■ 3Q15 net profit down 16% yoy to S$106.4m, on the lower end of expectations, dragged by lower residential and hotel contributions.
■ Slack likely to be filled by ramping up overseas residential and rental income.
■ Maintain Add with an unchanged RNAV-backed target price of S$10.47.
Drag from lower residential and hotel earnings
● City Dev reported a 16% decline in 3Q net profit to S$106.4m on a 38.8% drop in revenue to S$809.3m. The results were on the lower end of our expectations, accounting for 18% of our FY15 forecast. The drag came from slower residential profits due in part to a high base in 2014, and weaker hotel contributions. This was partly offset by higher associate and JV contributions and a slightly lower effective tax rate.
Residential earnings decline from previous lumpy contributions
● The 36% yoy decline in residential PBT was due in part to a high base in 2014, when 100% of the contributions from the Blossom Residences EC was recognised in the previous quarter.
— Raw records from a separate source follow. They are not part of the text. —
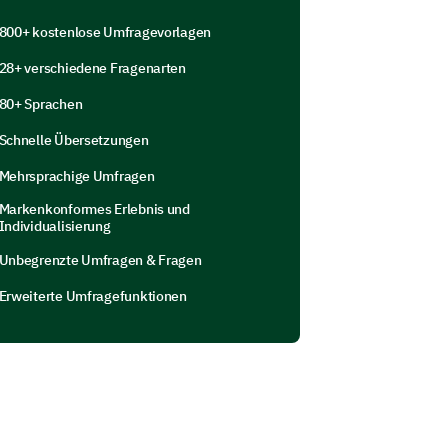
800+ kostenlose Umfragevorlagen
 bewerten?
28+ verschiedene Fragenarten
hnittlich
Schlecht
80+ Sprachen
Schnelle Übersetzungen
 zufrieden waren Sie mit jedem?
Mehrsprachige Umfragen
Markenkonformes Erlebnis und
Individualisierung
5
6
7
8
9
10
Unbegrenzte Umfragen & Fragen
Erweiterte Umfragefunktionen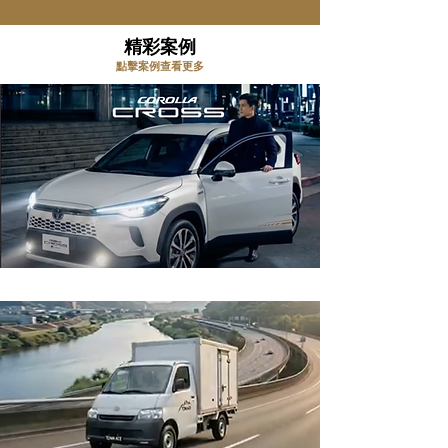
精彩案例
點擊案例查看更多
TOYOTA 60週年回憶錄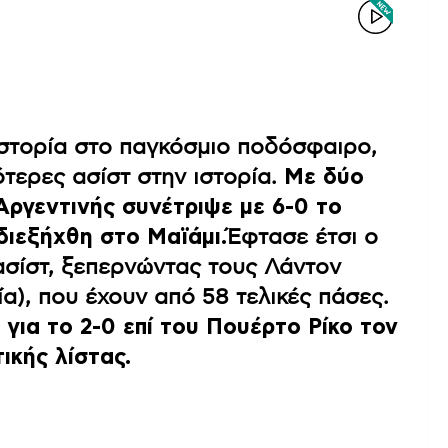
ιστορία στο παγκόσμιο ποδόσφαιρο,
ότερες ασίστ στην ιστορία.
Με δύο
Αργεντινής συνέτριψε με 6-0 το
διεξήχθη στο Μαϊάμι.
Έφτασε έτσι ο
ασίστ, ξεπερνώντας τους Λάντον
α), που έχουν από 58 τελικές πάσες.
για το 2-0 επί του Πουέρτο Ρίκο τον
ικής λίστας.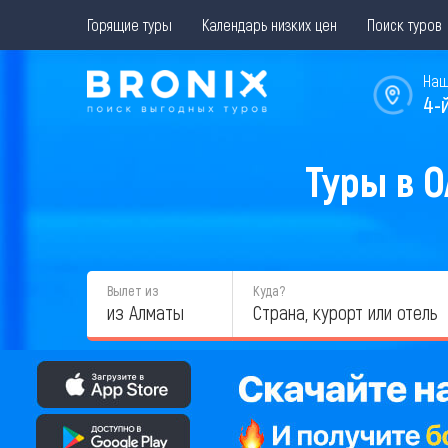
Горящие туры
Календарь низких цен
Поиск туров
Наш
4-
Туры в О
Вылет из
Куда?
из Алматы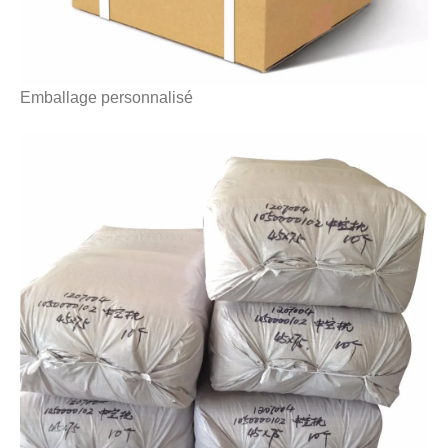
Emballage personnalisé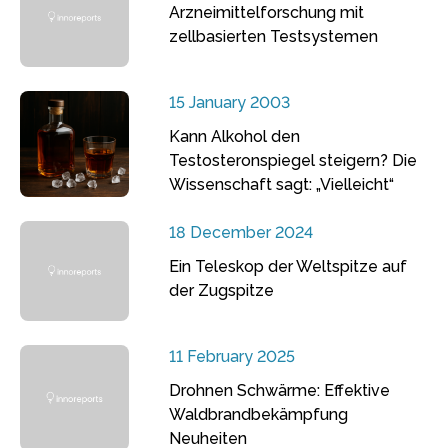
Arzneimittelforschung mit
zellbasierten Testsystemen
15 January 2003
Kann Alkohol den
Testosteronspiegel steigern? Die
Wissenschaft sagt: „Vielleicht“
18 December 2024
Ein Teleskop der Weltspitze auf
der Zugspitze
11 February 2025
Drohnen Schwärme: Effektive
Waldbrandbekämpfung
Neuheiten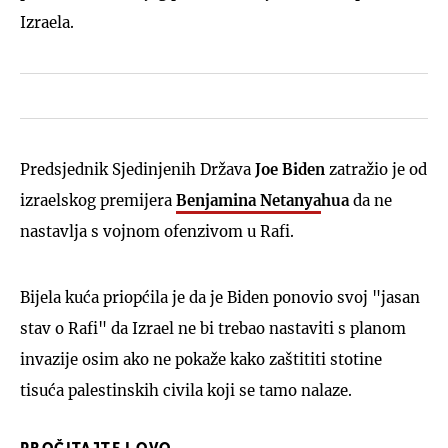
Izraela.
Predsjednik Sjedinjenih Država
Joe Biden
zatražio je od
izraelskog premijera
Benjamina Netanya
hua
da ne
nastavlja s vojnom ofenzivom u Rafi.
Bijela kuća priopćila je da je Biden ponovio svoj "jasan
stav o Rafi" da Izrael ne bi trebao nastaviti s planom
invazije osim ako ne pokaže kako zaštititi stotine
tisuća palestinskih civila koji se tamo nalaze.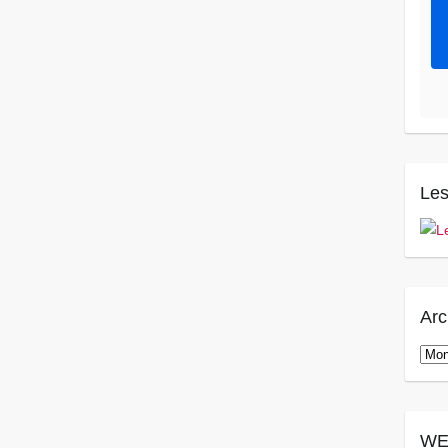
Les
Arc
Arch
WE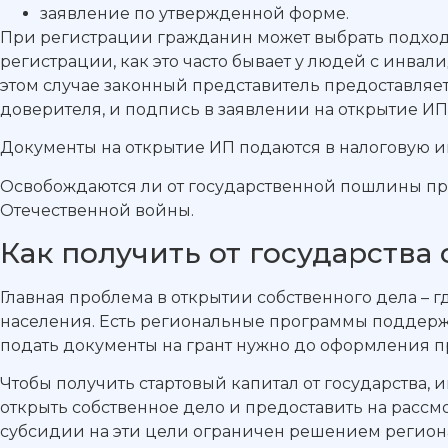
заявление по утвержденной форме.
При регистрации гражданин может выбрать подход
регистрации, как это часто бывает у людей с инвал
этом случае законный представитель предоставляе
доверителя, и подпись в заявлении на открытие ИП
Документы на открытие ИП подаются в налоговую 
Освобождаются ли от государственной пошлины п
Отечественной войны.
Как получить от государства
Главная проблема в открытии собственного дела – г
населения. Есть региональные программы поддержк
подать документы на грант нужно до оформления 
Чтобы получить стартовый капитал от государства, 
открыть собственное дело и предоставить на рассм
субсидии на эти цели ограничен решением региональ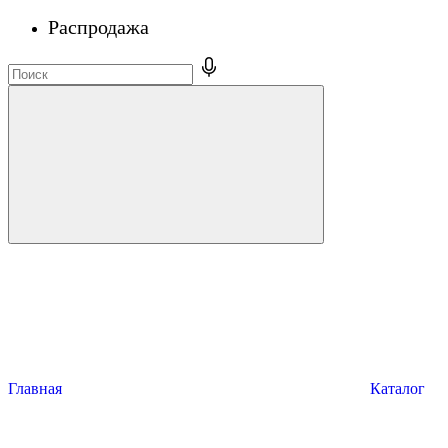
Распродажа
Главная
Каталог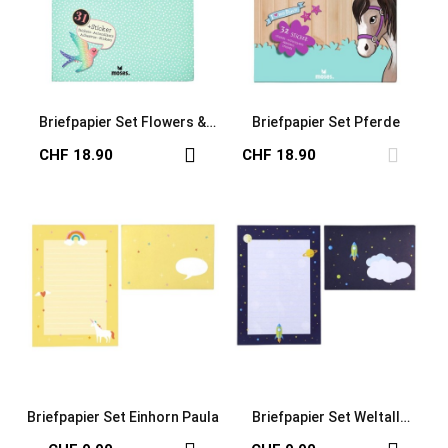
Briefpapier Set Flowers &
Briefpapier Set Pferde
Friends
CHF 18.90
CHF 18.90
Briefpapier Set Einhorn Paula
Briefpapier Set Weltall
Justus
Projects that added to earnings in 3Q15 include previously launched Echelon, Bartley Ridge, Coco Palms, D’Nest, Haus @ Serangoon Gardens. As a result, PBT margin in 3Q was a commendable 28% vs. 13.2% in the previous quarter.
Weaker Revpar and higher cost bite into hotel profits
● Hotel operations saw a 32% decline in PBT to S$59.2m with PBT margin slipping 6.2% pts to 13.5% due to weaker Singapore and other Asia hotel performance and pressure from higher operating costs. Global Revpar fell 1.4% yoy to £77.66, with Singapore and the rest of Asia Revpar slipping 7.5% and 10.9%, respectively. To unlock value from its hotel real estate, it plans to redevelop some US hotels and Seoul land parcel and undertake AEI for its Auckland property, over the next 2-3 years.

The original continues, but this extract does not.